§ **Work request**
Locate the line that contains "a Auckland?" in the entries below, then repeat it and every following line through the line that contains "egyenruhásoknak!", exactly, and no others.

Information given below:

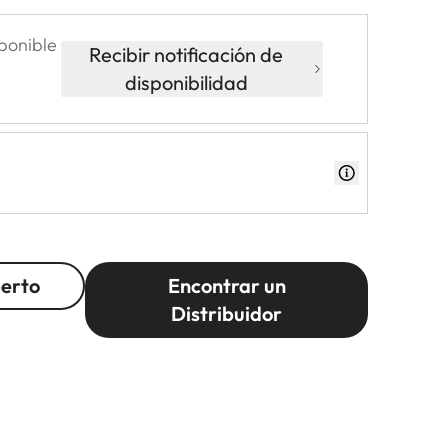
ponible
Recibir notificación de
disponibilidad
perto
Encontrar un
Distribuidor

End of Information given.
Information given below:

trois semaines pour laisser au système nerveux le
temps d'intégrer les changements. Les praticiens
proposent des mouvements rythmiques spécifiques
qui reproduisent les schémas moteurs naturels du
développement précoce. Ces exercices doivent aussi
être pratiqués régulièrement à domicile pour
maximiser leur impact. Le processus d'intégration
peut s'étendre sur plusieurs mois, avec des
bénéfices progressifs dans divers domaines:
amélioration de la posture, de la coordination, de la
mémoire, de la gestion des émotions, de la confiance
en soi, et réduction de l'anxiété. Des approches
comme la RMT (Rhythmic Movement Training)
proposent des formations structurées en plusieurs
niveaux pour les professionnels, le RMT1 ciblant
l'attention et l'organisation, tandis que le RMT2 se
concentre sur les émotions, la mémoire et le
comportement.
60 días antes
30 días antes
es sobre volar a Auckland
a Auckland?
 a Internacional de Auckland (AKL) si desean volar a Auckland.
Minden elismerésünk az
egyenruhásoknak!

End of Information given.
Information given below:

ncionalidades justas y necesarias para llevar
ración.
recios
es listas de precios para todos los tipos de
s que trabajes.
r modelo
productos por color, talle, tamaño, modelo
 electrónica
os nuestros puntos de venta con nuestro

End of Information given.

§ **Result of this exercise**
a Auckland?
 a Internacional de Auckland (AKL) si desean volar a Auckland.
Minden elismerésünk az
egyenruhásoknak!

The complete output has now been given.